DeLucas is recognized as one of the pioneers in proteomic research — which is the large-scale study of proteins. DeLucas was a flight payload specialist aboard the NASA space shuttle Columbia, STS-50, on a two-week space mission launched June 25, 1992, requiring his involvement in more than 31 biophysical and fluid dynamic experiments during his mission on the space shuttle.
He was also appointed and served as the NASA chief scientist for the International Space Station at NASA headquarters in Washington, D.C., from 1994 to 1995. As chief scientist, DeLucas was responsible for focusing a large co-investigator group consisting of scientists and engineers from universities, pharmaceutical companies and government laboratories from around the globe in collaboration with NASA. DeLucas received NASA’s Public Service Medal for exemplary performance in support of the Microgravity Projects Office in 1997.
DeLucas has published more than 148 peer-reviewed scientific articles, has co-written two books on protein crystal growth, and is an inventor on 32 patents involving protein crystal growth, protein formulations and protein-based therapeutics developed with structure-based drug discovery.
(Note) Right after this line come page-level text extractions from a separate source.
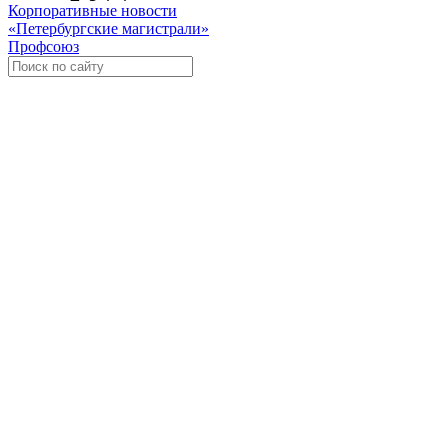
Корпоративные новости
«Петербургские магистрали»
Профсоюз
Уче
Экспозиционно-выставочный 
Международная ассоциация пр
«Го
«
Росс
In addition to his faculty appointment in the School of Optometry, DeLucas serves as director of the Center for Biophysical Sciences and Engineering and as director and a senior scientist at the UAB Comprehensive Cancer Center X-ray Crystallography Shared Facility.
“My career has involved the development of novel technologies that enable or enhance biotechnology research,” DeLucas noted. “It is gratifying to know that my past discoveries and patents have been recognized and that I will soon be named an NAI Fellow.”
The NAI Fellows will be inducted by Deputy U.S. Commissioner for Patents Andy Faile, from the United States Patent and Trademark Office, during the 3rd Annual Conference of the National Academy of Inventors, on March 7, 2014, in Alexandria, Va., at the headquarters of the U.S. Patent and Trademark Office. Fellows will be presented with a special trophy and a rosette pin.